Trump admin to open wildlife refuge land to hunting/fishing: Several news outlets covered this but I saw it on PBS first. The Department of the Interior has announced plans to open 2.3 million acres across 100 national wildlife refuges to hunting and fishing. Reactions are still coming in, but logically this is going to be opposed by many environmental and conservation groups, while being supported by hunting and fishing counterparts. The public has 60 days (June 8) to comment.
Here’s what’s proposed for Delaware, New Jersey, and Pennsylvania:
DE – Bombay Hook National Wildlife Refuge, near Dover: Open rail, snipe, gallinule, woodcock and coyote hunting on new acres and acres already open to hunting, open sport fishing for the first time, and expand existing migratory bird, upland game and big game hunting to new acres.
NJ – Edwin B. Forsythe National Wildlife Refuge, near Long Beach Island: Expand existing sport fishing to new acres.
PA – Lamar National Fish Hatchery, near Loch Haven: Open sport fishing for the first time.
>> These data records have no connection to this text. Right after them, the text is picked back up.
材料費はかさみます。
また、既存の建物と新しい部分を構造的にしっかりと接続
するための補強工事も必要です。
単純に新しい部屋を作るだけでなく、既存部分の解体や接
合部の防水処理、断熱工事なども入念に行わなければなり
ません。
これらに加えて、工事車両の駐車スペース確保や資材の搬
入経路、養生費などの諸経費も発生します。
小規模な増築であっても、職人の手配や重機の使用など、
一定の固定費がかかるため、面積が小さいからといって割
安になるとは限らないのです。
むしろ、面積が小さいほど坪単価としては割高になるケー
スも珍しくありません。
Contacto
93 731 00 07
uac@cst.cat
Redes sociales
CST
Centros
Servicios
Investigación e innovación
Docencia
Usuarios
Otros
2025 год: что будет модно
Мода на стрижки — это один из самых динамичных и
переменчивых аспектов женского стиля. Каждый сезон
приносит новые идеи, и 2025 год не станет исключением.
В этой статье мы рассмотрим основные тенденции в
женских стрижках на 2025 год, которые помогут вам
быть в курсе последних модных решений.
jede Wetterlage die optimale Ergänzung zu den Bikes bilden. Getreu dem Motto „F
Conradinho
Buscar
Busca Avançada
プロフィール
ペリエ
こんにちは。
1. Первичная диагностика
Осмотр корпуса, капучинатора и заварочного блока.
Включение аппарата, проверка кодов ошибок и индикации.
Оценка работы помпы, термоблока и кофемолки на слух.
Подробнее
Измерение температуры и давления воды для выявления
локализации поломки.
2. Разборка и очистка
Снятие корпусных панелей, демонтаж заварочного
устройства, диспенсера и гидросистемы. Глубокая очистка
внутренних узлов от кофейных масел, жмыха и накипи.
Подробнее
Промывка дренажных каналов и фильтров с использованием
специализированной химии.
Mind the slipstream: A new study modeling how coronavirus particles could spew from a runner has been making headlines, including in the Inquirer. It’s a computer model and hasn’t been verified or peer-reviewed, but the basic advice sounds solid: stay out of the “slipstream” directly behind a runner. Instead, stay off to the side or at a diagonal, and use way more distance than six feet. Instead, stay 30 feet away if you’re both running, or 60 feet if on a swiftly moving bicycle.
And news parents can use: Stacey Carr-Poole is the executive director of the Bucks County Audubon. She’s also a terrific blogger, where she has eight days and counting of “lesson plans” parents can use to teach their children about the natural world using just their own backyards or neighborhoods. Rocks, birds, habitats, buds, and all other manner of natural delights easily within reach of the quarantined.